_How to complete this task:_
There is material below. Print exactly the lines starting at the line with "Aufteilung des Stromnetzes" and ending at the line with "Bedeutung von Mikro- und", ends included, and no others.

_Data records:_
◆ ◆ ◆

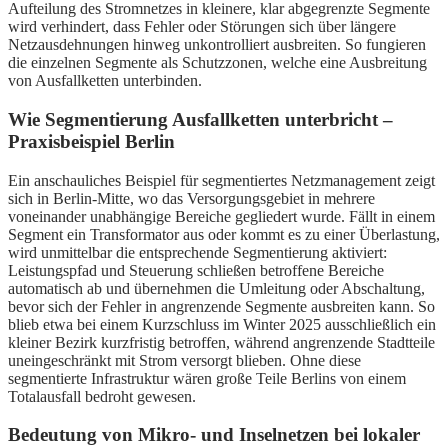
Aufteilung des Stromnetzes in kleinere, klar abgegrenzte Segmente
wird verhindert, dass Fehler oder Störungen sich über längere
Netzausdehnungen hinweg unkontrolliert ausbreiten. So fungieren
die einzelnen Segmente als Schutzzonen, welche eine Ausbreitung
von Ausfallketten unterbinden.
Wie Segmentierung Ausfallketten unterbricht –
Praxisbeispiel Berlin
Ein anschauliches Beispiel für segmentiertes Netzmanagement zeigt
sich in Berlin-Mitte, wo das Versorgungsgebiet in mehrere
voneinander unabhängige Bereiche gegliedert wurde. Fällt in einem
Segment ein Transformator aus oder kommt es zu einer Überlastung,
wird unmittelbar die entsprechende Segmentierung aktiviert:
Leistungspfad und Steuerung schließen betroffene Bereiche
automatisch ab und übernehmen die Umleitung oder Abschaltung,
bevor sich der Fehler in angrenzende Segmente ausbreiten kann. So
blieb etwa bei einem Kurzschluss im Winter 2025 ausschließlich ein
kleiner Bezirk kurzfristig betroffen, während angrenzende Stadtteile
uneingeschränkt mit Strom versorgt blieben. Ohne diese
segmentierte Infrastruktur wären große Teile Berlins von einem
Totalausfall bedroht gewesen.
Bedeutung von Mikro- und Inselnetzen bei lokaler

◆ ◆ ◆

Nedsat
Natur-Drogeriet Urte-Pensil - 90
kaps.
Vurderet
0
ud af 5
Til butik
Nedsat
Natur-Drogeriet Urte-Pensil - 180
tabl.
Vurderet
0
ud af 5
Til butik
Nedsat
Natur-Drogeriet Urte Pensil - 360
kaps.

◆ ◆ ◆

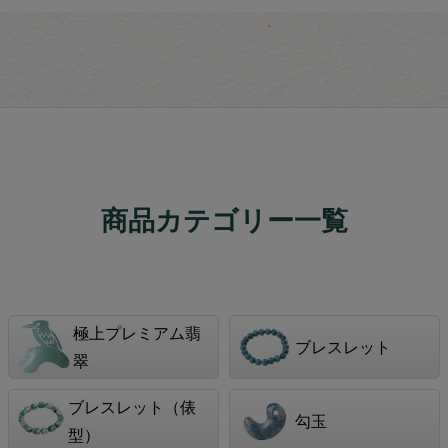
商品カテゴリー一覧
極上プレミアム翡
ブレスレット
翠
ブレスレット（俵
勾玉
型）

◆ ◆ ◆

_Exercise response:_
Aufteilung des Stromnetzes in kleinere, klar abgegrenzte Segmente
wird verhindert, dass Fehler oder Störungen sich über längere
Netzausdehnungen hinweg unkontrolliert ausbreiten. So fungieren
die einzelnen Segmente als Schutzzonen, welche eine Ausbreitung
von Ausfallketten unterbinden.
Wie Segmentierung Ausfallketten unterbricht –
Praxisbeispiel Berlin
Ein anschauliches Beispiel für segmentiertes Netzmanagement zeigt
sich in Berlin-Mitte, wo das Versorgungsgebiet in mehrere
voneinander unabhängige Bereiche gegliedert wurde. Fällt in einem
Segment ein Transformator aus oder kommt es zu einer Überlastung,
wird unmittelbar die entsprechende Segmentierung aktiviert:
Leistungspfad und Steuerung schließen betroffene Bereiche
automatisch ab und übernehmen die Umleitung oder Abschaltung,
bevor sich der Fehler in angrenzende Segmente ausbreiten kann. So
blieb etwa bei einem Kurzschluss im Winter 2025 ausschließlich ein
kleiner Bezirk kurzfristig betroffen, während angrenzende Stadtteile
uneingeschränkt mit Strom versorgt blieben. Ohne diese
segmentierte Infrastruktur wären große Teile Berlins von einem
Totalausfall bedroht gewesen.
Bedeutung von Mikro- und Inselnetzen bei lokaler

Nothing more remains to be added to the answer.